AG Izcue

The intestinal environment, with its complex microbial communities and exogenous food antigens, represents a challenge for the immune system. The immune response needs to integrate the signals coming from microbiota and the tissue to strike the right balance between an inflammatory response to potential pathogens and tolerance to food antigens and beneficial microbiota. We investigate how the immune response is regulated at a local level and what is the role of epithelial cells in shaping the immune response.


Epithelial cells and control of the intestinal immune response

Epithelial cells are at the frontline of the body’s defences against infections emanating from the intestine, and they send signals to instruct the immune system how to act. However, aberrant epithelial cells can misuse this system, for example during cancer, to prevent the immune system from eliminating tumors. We are researching the link between changes in epithelial cell behaviour and tolerance, focussing on some questions: How do pre-cancerous changes induce tolerance? Which immune cells are responsible for this tolerance? What is the role of these tolerance-inducing mechanisms in normal conditions of balance with the microbiota?


Further reading

Meinicke, H., A. Bremser, M. Brack, P. Akeus, C. Pearson, S. Bullers, K. Hoffmeyer, M.P. Stemmler, M. Quiding-Jarbrink, and A. Izcue, Tumour-associated changes in intestinal epithelial cells cause local accumulation of KLRG1+ GATA3+ regulatory T cells in mice. Immunology, 2017. 152(1): p. 74-88.

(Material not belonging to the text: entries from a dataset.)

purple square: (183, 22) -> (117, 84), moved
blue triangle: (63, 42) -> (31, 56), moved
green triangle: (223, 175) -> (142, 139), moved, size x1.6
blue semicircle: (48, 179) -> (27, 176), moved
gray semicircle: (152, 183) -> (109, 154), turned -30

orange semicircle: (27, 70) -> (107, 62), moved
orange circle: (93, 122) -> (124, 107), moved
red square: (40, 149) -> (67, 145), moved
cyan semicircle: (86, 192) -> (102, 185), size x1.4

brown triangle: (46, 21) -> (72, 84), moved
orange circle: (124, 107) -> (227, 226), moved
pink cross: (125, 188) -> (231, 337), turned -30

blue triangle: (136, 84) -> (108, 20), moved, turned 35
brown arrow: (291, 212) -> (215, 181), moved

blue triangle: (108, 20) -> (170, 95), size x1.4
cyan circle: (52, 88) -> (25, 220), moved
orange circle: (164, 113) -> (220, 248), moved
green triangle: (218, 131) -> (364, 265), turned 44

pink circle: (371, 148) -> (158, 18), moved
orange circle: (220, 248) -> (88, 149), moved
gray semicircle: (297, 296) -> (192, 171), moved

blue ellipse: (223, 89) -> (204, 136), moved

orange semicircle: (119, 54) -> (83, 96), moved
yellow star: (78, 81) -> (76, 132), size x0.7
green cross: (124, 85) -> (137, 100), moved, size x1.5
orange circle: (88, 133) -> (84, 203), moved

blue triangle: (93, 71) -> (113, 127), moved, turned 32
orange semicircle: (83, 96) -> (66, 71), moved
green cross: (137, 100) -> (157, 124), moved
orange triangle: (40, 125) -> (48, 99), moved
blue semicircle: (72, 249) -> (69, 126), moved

Meinicke, H., A. Bremser, M. Brack, K. Schrenk, H. Pircher, and A. Izcue, KLRG1 impairs regulatory T-cell competitive fitness in the gut. Immunology, 2017. 152(1): p. 65-73.

Control of the anti-inflammatory properties of regulatory T cells

Regulatory T cells prevent immune reactions by other immune cells in an antigen-specific manner to prevent misdirected immune responses. How the immunosuppressive potential of regulatory T cells is itself controlled is less well understood. We are researching how regulatory T cells numbers and activity are controlled in the organs to achieve tolerance to self and to innocuous antigens. We focus on the control of Foxp3+ T cells, which are key to establish and maintain tolerance in the gut.


Further reading

Lupar, E., M. Brack, L. Garnier, S. Laffont, K.S. Rauch, K. Schachtrup, S.J. Arnold, J.C. Guery, and A. Izcue, Eomesodermin Expression in CD4+ T Cells Restricts Peripheral Foxp3 Induction. J Immunol, 2015. 195(10): p. 4742-52.

Barnes, M.J., T. Griseri, A.M. Johnson, W. Young, F. Powrie, and A. Izcue, CTLA-4 promotes Foxp3 induction and regulatory T cell accumulation in the intestinal lamina propria. Mucosal Immunol, 2013. 6(2): p. 324-34.